Letchworth Garden City was developed, with an emphasis on affordable cottages, open space and sports facilities. Welwyn Garden City followed in 1920, with a neo-Georgian town centre.
Back to the future
Fast forward and the need for affordable housing remains as acute as it was in Howard's day. And the two Hertfordshire garden cities — both about half an hour to King's Cross — are still providing an out-of-town alternative to struggling first-time buyers.
Mirage, in Welwyn Garden City, is a contemporary scheme, ranging from coach houses to one-bedroom flats (hightownhomes.com). Once complete there will be about 200 homes on the site, though only 20 or so will be designated for shared ownership.
A half share in a three-bedroom house will cost £95,000, or you could opt for a half stake in a one-bedroom flat for £70,000, or in a two-bedroom flat from £82,500. First-time buyers with a household income of between £26,500 and £60,000 will get priority.
Hub of activity
It turns out that there is a surprising amount going on in Welwyn Garden City — it has a cinema and theatre and the classic stamp of prosperity — a Waitrose. It is close to Stanborough Lakes, popular for watersports, and there is dry skiing at the Gosling Sports Centre.
An annual season ticket to London costs £2,500, and as well as fast trains to King's Cross there is also a 40-minute direct line to the City.

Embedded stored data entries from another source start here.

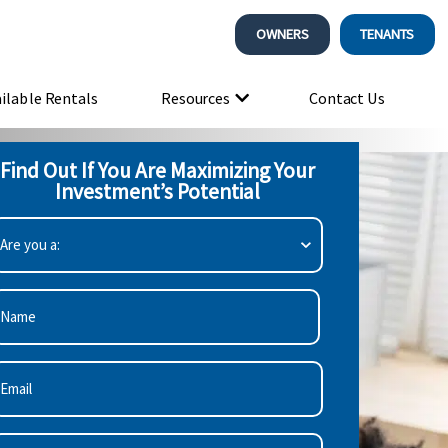
OWNERS
TENANTS
ilable Rentals
Resources
Contact Us
Find Out If You Are Maximizing Your
Investment’s Potential
re
ou
:
Required)
irst
mail
Required)
hone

The original Letchworth Garden City homes were designed through an international architectural competition to create dwellings fit for the 20th century — and just launched is a development designed for another architectural contest to find properties fit for our own century.

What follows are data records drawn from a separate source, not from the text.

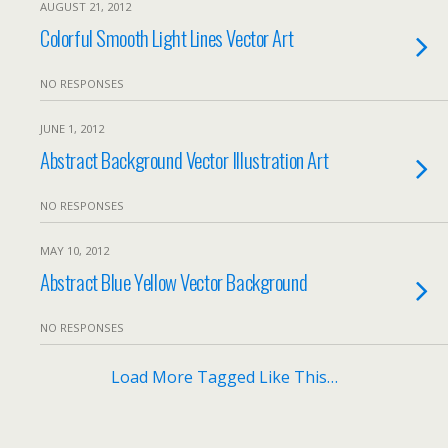
AUGUST 21, 2012
Colorful Smooth Light Lines Vector Art
NO RESPONSES
JUNE 1, 2012
Abstract Background Vector Illustration Art
NO RESPONSES
MAY 10, 2012
Abstract Blue Yellow Vector Background
NO RESPONSES
Load More Tagged Like This…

Tomorrow's Garden City (visit tomorrowsgardencity.co.uk or rowanhomes.co.uk) includes a contemporary low-rise terrace with 32 shared-ownership flats, from £60,000 for a 50 per cent share in a one-bedroom flat, by architects Cole Thompson Anders.
Interiors are neutral and modern with sustainable features to keep the bills down, including air-source heat pumps, solar hot water, and rainwater harvesting.
Nick Wright, managing director of developer Rowan Homes, said: "The ambition of the competition was to deliver high-quality, low-cost, environmentally friendly, ground-breaking housing in Letchworth — and we are delighted with the results."
"The mix of property types will create a sustainable community with a wide spectrum of society and will encourage and support social inclusion, diversity and strong community spirit."
Letchworth, as well as being an easy hop to London (an annual season ticket costs £3,604), has plenty of facilities. There is a well-stocked high street, the cinema is art deco, and the Plinston arts centre has a broad programme of live music and exhibitions. There is also an art deco lido at Norton Common — thankfully heated for when our great British summer lets us down.